[[ Task material, beginning ]]

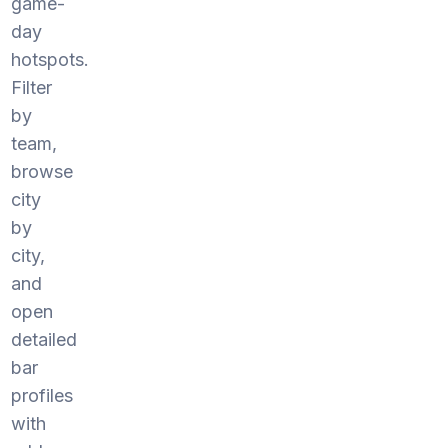
game-
day
hotspots.
Filter
by
team,
browse
city
by
city,
and
open
detailed
bar
profiles
with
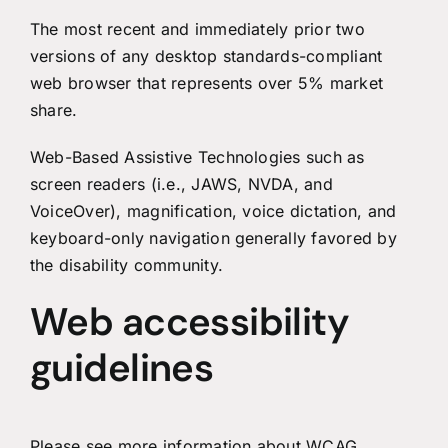
The most recent and immediately prior two
versions of any desktop standards-compliant
web browser that represents over 5% market
share.
Web-Based Assistive Technologies such as
screen readers (i.e., JAWS, NVDA, and
VoiceOver), magnification, voice dictation, and
keyboard-only navigation generally favored by
the disability community.
Web accessibility
guidelines
Please see more information about
WCAG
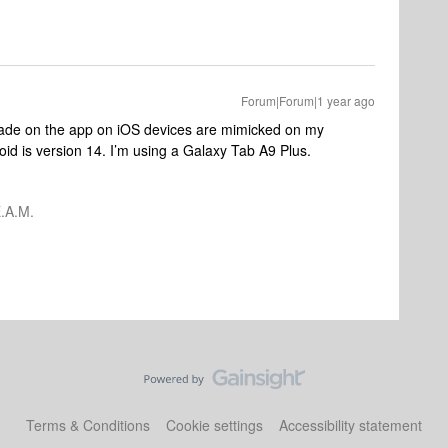
Forum|Forum|1 year ago
ade on the app on iOS devices are mimicked on my
id is version 14. I’m using a Galaxy Tab A9 Plus.
.A.M.
Terms & Conditions
Cookie settings
Accessibility statement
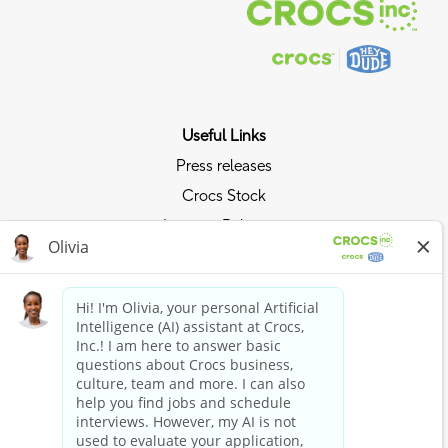
Useful Links
Press releases
Crocs Stock
Investor Relations
Privacy Policy
Ride the Crocs Wave
Join the Crocs Club
Shop Now
Shop Crocs
Shop HEYDUDE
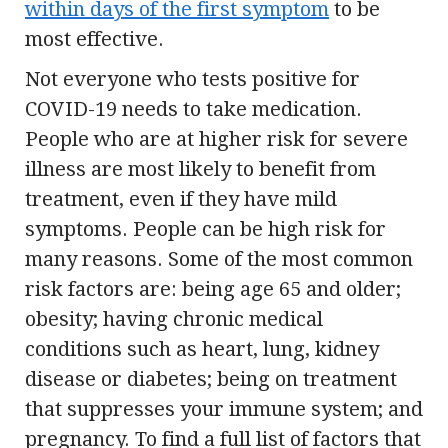
within days of the first symptom
to be
most effective.
Not everyone who tests positive for
COVID-19 needs to take medication.
People who are at higher risk for severe
illness are most likely to benefit from
treatment, even if they have mild
symptoms. People can be high risk for
many reasons. Some of the most common
risk factors are: being age 65 and older;
obesity; having chronic medical
conditions such as heart, lung, kidney
disease or diabetes; being on treatment
that suppresses your immune system; and
pregnancy. To find a full list of factors that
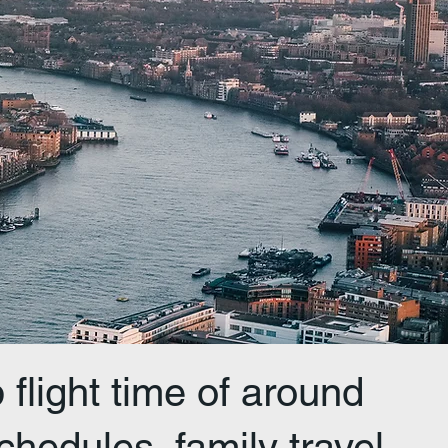
flight time of around
chedules, family travel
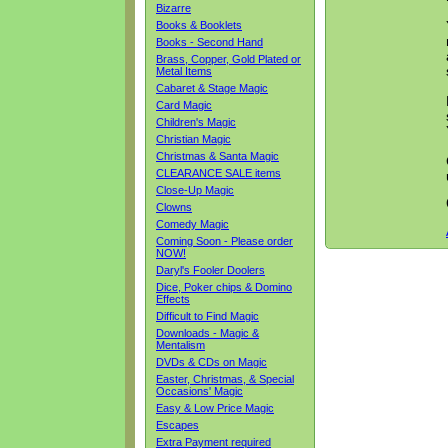
Bizarre
Books & Booklets
Books - Second Hand
Brass, Copper, Gold Plated or
Metal Items
Cabaret & Stage Magic
Card Magic
Children's Magic
Christian Magic
Christmas & Santa Magic
CLEARANCE SALE items
Close-Up Magic
Clowns
Comedy Magic
Coming Soon - Please order
NOW!
Daryl's Fooler Doolers
Dice, Poker chips & Domino
Effects
Difficult to Find Magic
Downloads - Magic &
Mentalism
DVDs & CDs on Magic
Easter, Christmas, & Special
Occasions' Magic
Easy & Low Price Magic
Escapes
Extra Payment required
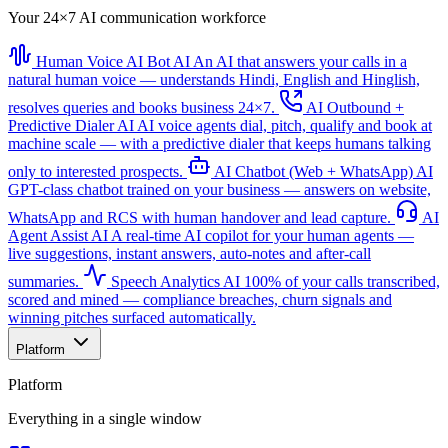
Your 24×7 AI communication workforce
Human Voice AI Bot
AI
An AI that answers your calls in a
natural human voice — understands Hindi, English and Hinglish,
resolves queries and books business 24×7.
AI Outbound +
Predictive Dialer
AI
AI voice agents dial, pitch, qualify and book at
machine scale — with a predictive dialer that keeps humans talking
only to interested prospects.
AI Chatbot (Web + WhatsApp)
AI
GPT-class chatbot trained on your business — answers on website,
WhatsApp and RCS with human handover and lead capture.
AI
Agent Assist
AI
A real-time AI copilot for your human agents —
live suggestions, instant answers, auto-notes and after-call
summaries.
Speech Analytics
AI
100% of your calls transcribed,
scored and mined — compliance breaches, churn signals and
winning pitches surfaced automatically.
Platform
Platform
Everything in a single window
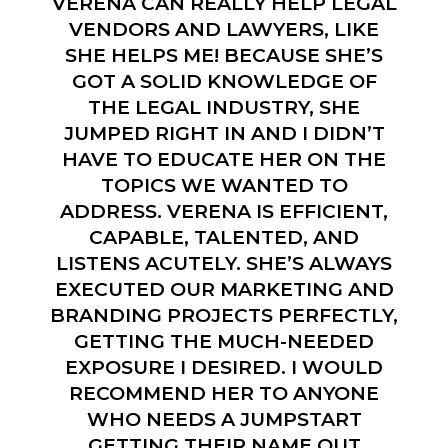
VERENA CAN REALLY HELP LEGAL
VENDORS AND LAWYERS, LIKE
SHE HELPS ME! BECAUSE SHE’S
GOT A SOLID KNOWLEDGE OF
THE LEGAL INDUSTRY, SHE
JUMPED RIGHT IN AND I DIDN’T
HAVE TO EDUCATE HER ON THE
TOPICS WE WANTED TO
ADDRESS. VERENA IS EFFICIENT,
CAPABLE, TALENTED, AND
LISTENS ACUTELY. SHE’S ALWAYS
EXECUTED OUR MARKETING AND
BRANDING PROJECTS PERFECTLY,
GETTING THE MUCH-NEEDED
EXPOSURE I DESIRED. I WOULD
RECOMMEND HER TO ANYONE
WHO NEEDS A JUMPSTART
GETTING THEIR NAME OUT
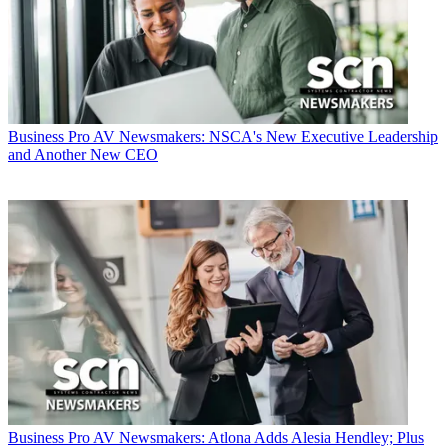
Business
Pro AV Newsmakers: NSCA's New Executive Leadership
and Another New CEO
Business
Pro AV Newsmakers: Atlona Adds Alesia Hendley; Plus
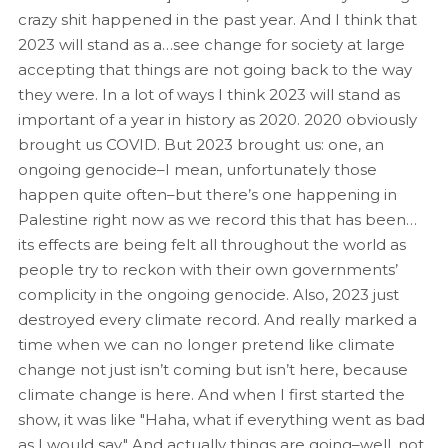
crazy shit happened in the past year. And I think that
2023 will stand as a…see change for society at large
accepting that things are not going back to the way
they were. In a lot of ways I think 2023 will stand as
important of a year in history as 2020. 2020 obviously
brought us COVID. But 2023 brought us: one, an
ongoing genocide–I mean, unfortunately those
happen quite often–but there’s one happening in
Palestine right now as we record this that has been…
its effects are being felt all throughout the world as
people try to reckon with their own governments’
complicity in the ongoing genocide. Also, 2023 just
destroyed every climate record. And really marked a
time when we can no longer pretend like climate
change not just isn’t coming but isn’t here, because
climate change is here. And when I first started the
show, it was like "Haha, what if everything went as bad
as I would say." And actually things are going–well, not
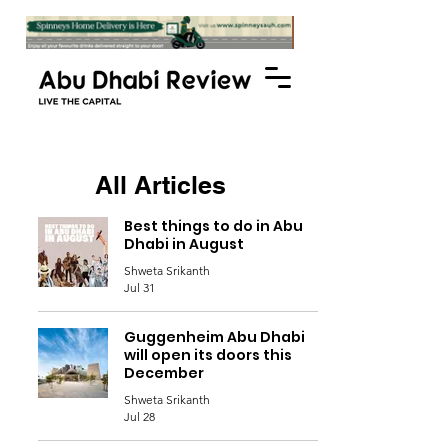
All Articles
Best things to do in Abu
Dhabi in August
Shweta Srikanth
Jul 31
Guggenheim Abu Dhabi
will open its doors this
December
Shweta Srikanth
Jul 28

[[ Task material, end ]]

— What to work on —
Scan the lines above for "Please", then copy every one that has it.

— Result —
Please see more information about
Coming Soon - Please order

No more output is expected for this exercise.